What needs to be done
What lines below include the word "status"? Copy each one.

Material provided

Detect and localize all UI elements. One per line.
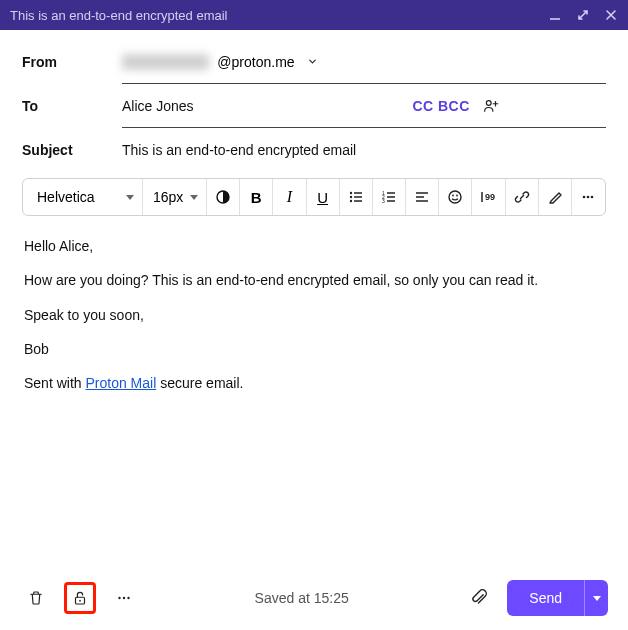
from-domain: @proton.me (217, 54, 294, 70)
more-format-icon[interactable] (572, 179, 605, 215)
svg-point-32 (127, 597, 129, 599)
titlebar: This is an end-to-end encrypted email (0, 0, 628, 30)
svg-point-6 (350, 196, 352, 198)
saved-status: Saved at 15:25 (152, 590, 451, 606)
svg-point-20 (449, 191, 461, 203)
body-line: Bob (24, 339, 604, 359)
from-masked: ████████ (122, 54, 209, 70)
send-button[interactable]: Send (507, 580, 584, 616)
svg-point-25 (583, 196, 586, 199)
expand-icon[interactable] (576, 8, 590, 22)
format-toolbar: Helvetica 16px B I U 123 99 (22, 178, 606, 216)
align-icon[interactable] (406, 179, 439, 215)
close-icon[interactable] (604, 8, 618, 22)
svg-point-31 (123, 597, 125, 599)
blockquote-icon[interactable]: 99 (472, 179, 505, 215)
from-label: From (22, 54, 122, 70)
svg-point-22 (456, 195, 458, 197)
svg-text:3: 3 (382, 198, 385, 204)
body-line: How are you doing? This is an end-to-end… (24, 270, 604, 290)
cc-bcc-toggle[interactable]: CC BCC (412, 98, 469, 114)
ordered-list-icon[interactable]: 123 (373, 179, 406, 215)
svg-point-27 (591, 196, 594, 199)
body-line: Speak to you soon, (24, 305, 604, 325)
message-body[interactable]: Hello Alice, How are you doing? This is … (22, 216, 606, 427)
attachment-icon[interactable] (463, 588, 495, 608)
trash-icon[interactable] (20, 582, 52, 614)
send-options-dropdown[interactable] (584, 580, 608, 616)
svg-point-5 (350, 192, 352, 194)
window-title: This is an end-to-end encrypted email (10, 8, 228, 23)
subject-label: Subject (22, 142, 122, 158)
svg-point-26 (587, 196, 590, 199)
to-row: To CC BCC (22, 84, 606, 128)
color-icon[interactable] (207, 179, 240, 215)
body-line: Hello Alice, (24, 236, 604, 256)
minimize-icon[interactable] (548, 8, 562, 22)
svg-point-29 (79, 600, 81, 602)
more-options-icon[interactable] (108, 582, 140, 614)
underline-icon[interactable]: U (307, 179, 340, 215)
to-input[interactable] (122, 84, 412, 127)
body-signature: Sent with Proton Mail secure email. (24, 373, 604, 393)
svg-point-1 (486, 100, 491, 105)
bold-icon[interactable]: B (240, 179, 273, 215)
proton-mail-link[interactable]: Proton Mail (85, 375, 156, 391)
subject-row: Subject (22, 128, 606, 172)
subject-input[interactable] (122, 142, 606, 158)
clear-format-icon[interactable] (539, 179, 572, 215)
svg-text:99: 99 (485, 192, 495, 202)
encryption-lock-icon[interactable] (64, 582, 96, 614)
bullet-list-icon[interactable] (340, 179, 373, 215)
chevron-down-icon (307, 56, 318, 67)
from-row: From ████████@proton.me (22, 40, 606, 84)
italic-icon[interactable]: I (273, 179, 306, 215)
from-selector[interactable]: ████████@proton.me (122, 54, 318, 70)
svg-point-30 (118, 597, 120, 599)
svg-point-7 (350, 200, 352, 202)
font-size-select[interactable]: 16px (143, 179, 207, 215)
to-label: To (22, 98, 122, 114)
font-family-select[interactable]: Helvetica (23, 179, 143, 215)
composer-footer: Saved at 15:25 Send (0, 574, 628, 630)
contacts-icon[interactable] (482, 97, 500, 115)
svg-point-21 (452, 195, 454, 197)
link-icon[interactable] (506, 179, 539, 215)
emoji-icon[interactable] (439, 179, 472, 215)
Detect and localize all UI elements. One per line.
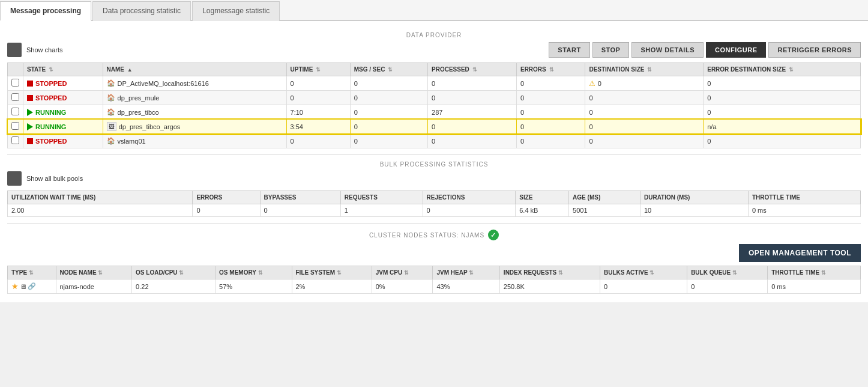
- table-cell-uptime: 0: [286, 76, 350, 91]
- sort-icon: ⇅: [732, 270, 737, 276]
- sort-state-icon: ⇅: [49, 67, 53, 73]
- cluster-col-header[interactable]: JVM HEAP ⇅: [433, 266, 499, 279]
- col-processed[interactable]: PROCESSED ⇅: [428, 63, 517, 76]
- bulk-cell: 5001: [569, 204, 640, 217]
- bulk-col-header: ERRORS: [193, 191, 260, 204]
- table-cell-dest-size: 0: [585, 134, 704, 148]
- table-cell-dest-size: 0: [585, 91, 704, 105]
- table-row: STOPPED: [23, 91, 103, 105]
- col-msg-sec[interactable]: MSG / SEC ⇅: [350, 63, 427, 76]
- sort-icon: ⇅: [179, 270, 184, 276]
- col-uptime[interactable]: UPTIME ⇅: [286, 63, 350, 76]
- cluster-table: TYPE ⇅NODE NAME ⇅OS LOAD/CPU ⇅OS MEMORY …: [7, 266, 861, 294]
- start-button[interactable]: START: [549, 42, 589, 58]
- sort-icon: ⇅: [821, 270, 826, 276]
- bulk-cell: 10: [640, 204, 748, 217]
- sort-icon: ⇅: [258, 270, 263, 276]
- cluster-cell: njams-node: [56, 279, 132, 294]
- table-cell-processed: 0: [428, 134, 517, 148]
- stopped-icon: [27, 95, 33, 101]
- table-cell-msg_sec: 0: [350, 91, 427, 105]
- table-cell-dest-size: ⚠ 0: [585, 76, 704, 91]
- bulk-cell: 1: [340, 204, 423, 217]
- cluster-col-header[interactable]: TYPE ⇅: [8, 266, 56, 279]
- open-management-tool-button[interactable]: OPEN MANAGEMENT TOOL: [739, 244, 861, 262]
- home-icon: 🏠: [107, 94, 115, 102]
- sort-uptime-icon: ⇅: [316, 67, 321, 73]
- data-provider-toolbar: Show charts START STOP SHOW DETAILS CONF…: [7, 42, 861, 58]
- bulk-cell: 0: [193, 204, 260, 217]
- pc-icon: 🖥: [20, 283, 26, 290]
- row-checkbox[interactable]: [11, 136, 19, 144]
- col-errors[interactable]: ERRORS ⇅: [516, 63, 585, 76]
- cluster-col-header[interactable]: FILE SYSTEM ⇅: [292, 266, 372, 279]
- table-cell-errors: 0: [516, 91, 585, 105]
- configure-button[interactable]: CONFIGURE: [706, 42, 767, 58]
- tab-message-processing[interactable]: Message processing: [0, 1, 91, 21]
- table-cell-err-dest-size: 0: [704, 105, 861, 120]
- sort-destsize-icon: ⇅: [647, 67, 652, 73]
- sort-errdestsize-icon: ⇅: [789, 67, 794, 73]
- cluster-col-header[interactable]: THROTTLE TIME ⇅: [768, 266, 861, 279]
- stopped-icon: [27, 81, 33, 87]
- cluster-col-header[interactable]: NODE NAME ⇅: [56, 266, 132, 279]
- home-icon: 🏠: [107, 79, 115, 87]
- cluster-col-header[interactable]: BULKS ACTIVE ⇅: [600, 266, 687, 279]
- sort-icon: ⇅: [558, 270, 563, 276]
- show-charts-label: Show charts: [26, 46, 63, 53]
- show-details-button[interactable]: SHOW DETAILS: [631, 42, 704, 58]
- stopped-icon: [27, 138, 33, 144]
- table-cell-err-dest-size: n/a: [704, 120, 861, 134]
- table-cell-processed: 287: [428, 105, 517, 120]
- stop-button[interactable]: STOP: [592, 42, 630, 58]
- table-cell-uptime: 0: [286, 134, 350, 148]
- sort-icon: ⇅: [469, 270, 474, 276]
- data-provider-label: DATA PROVIDER: [7, 32, 861, 38]
- table-cell-err-dest-size: 0: [704, 76, 861, 91]
- cluster-cell: 43%: [433, 279, 499, 294]
- col-state[interactable]: STATE ⇅: [23, 63, 103, 76]
- row-checkbox[interactable]: [11, 93, 19, 101]
- table-cell-dest-size: 0: [585, 120, 704, 134]
- divider-1: [7, 154, 861, 155]
- cluster-status-icon: ✓: [488, 230, 499, 240]
- cluster-col-header[interactable]: OS MEMORY ⇅: [215, 266, 292, 279]
- sort-icon: ⇅: [337, 270, 342, 276]
- show-all-bulk-label: Show all bulk pools: [26, 175, 83, 182]
- table-row: STOPPED: [23, 76, 103, 91]
- row-checkbox[interactable]: [11, 79, 19, 87]
- home-icon: 🏠: [107, 108, 115, 116]
- col-err-dest-size[interactable]: ERROR DESTINATION SIZE ⇅: [704, 63, 861, 76]
- tab-data-processing[interactable]: Data processing statistic: [92, 1, 191, 21]
- col-name[interactable]: NAME ▲: [103, 63, 286, 76]
- show-all-bulk-toggle[interactable]: [7, 171, 22, 186]
- sort-processed-icon: ⇅: [472, 67, 477, 73]
- cluster-col-header[interactable]: OS LOAD/CPU ⇅: [132, 266, 215, 279]
- tab-logmessage[interactable]: Logmessage statistic: [192, 1, 280, 21]
- table-cell-errors: 0: [516, 105, 585, 120]
- table-row: STOPPED: [23, 134, 103, 148]
- table-cell-processed: 0: [428, 120, 517, 134]
- table-cell-msg_sec: 0: [350, 120, 427, 134]
- table-cell-msg_sec: 0: [350, 134, 427, 148]
- cluster-type-cell: ★🖥🔗: [8, 279, 56, 294]
- row-checkbox[interactable]: [11, 108, 19, 115]
- col-dest-size[interactable]: DESTINATION SIZE ⇅: [585, 63, 704, 76]
- show-charts-toggle[interactable]: [7, 43, 22, 57]
- sort-icon: ⇅: [98, 270, 103, 276]
- cluster-col-header[interactable]: BULK QUEUE ⇅: [687, 266, 768, 279]
- cluster-cell: 0%: [372, 279, 433, 294]
- data-provider-table: STATE ⇅ NAME ▲ UPTIME ⇅ MSG / SEC ⇅ PROC…: [7, 62, 861, 148]
- row-checkbox[interactable]: [11, 122, 19, 130]
- table-row: RUNNING: [23, 105, 103, 120]
- cluster-cell: 0: [687, 279, 768, 294]
- retrigger-button[interactable]: RETRIGGER ERRORS: [768, 42, 861, 58]
- sort-errors-icon: ⇅: [549, 67, 554, 73]
- bulk-col-header: REQUESTS: [340, 191, 423, 204]
- warning-icon: ⚠: [589, 79, 597, 88]
- table-cell-processed: 0: [428, 76, 517, 91]
- cluster-col-header[interactable]: INDEX REQUESTS ⇅: [499, 266, 600, 279]
- link-icon: 🔗: [28, 282, 36, 290]
- cluster-col-header[interactable]: JVM CPU ⇅: [372, 266, 433, 279]
- cluster-cell: 2%: [292, 279, 372, 294]
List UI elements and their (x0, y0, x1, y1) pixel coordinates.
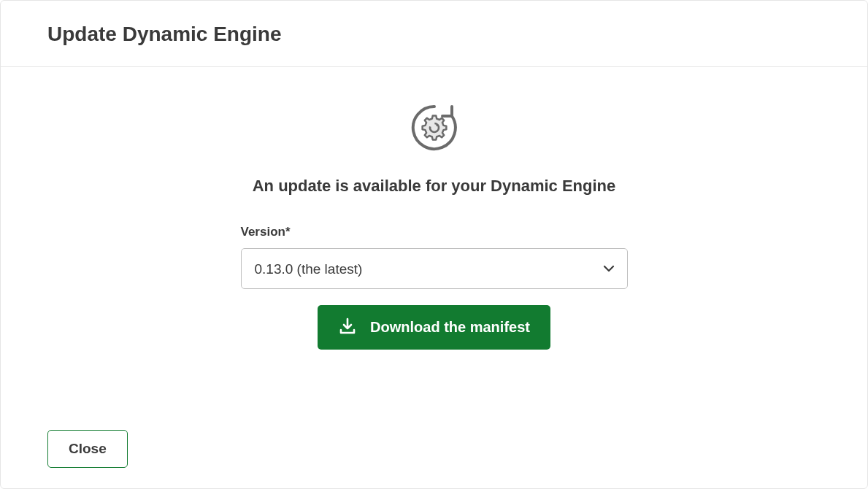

Answer space
saved-status: Saved at 15:25 (152, 590, 451, 606)
- cluster-status-icon: ✓: [488, 230, 499, 240]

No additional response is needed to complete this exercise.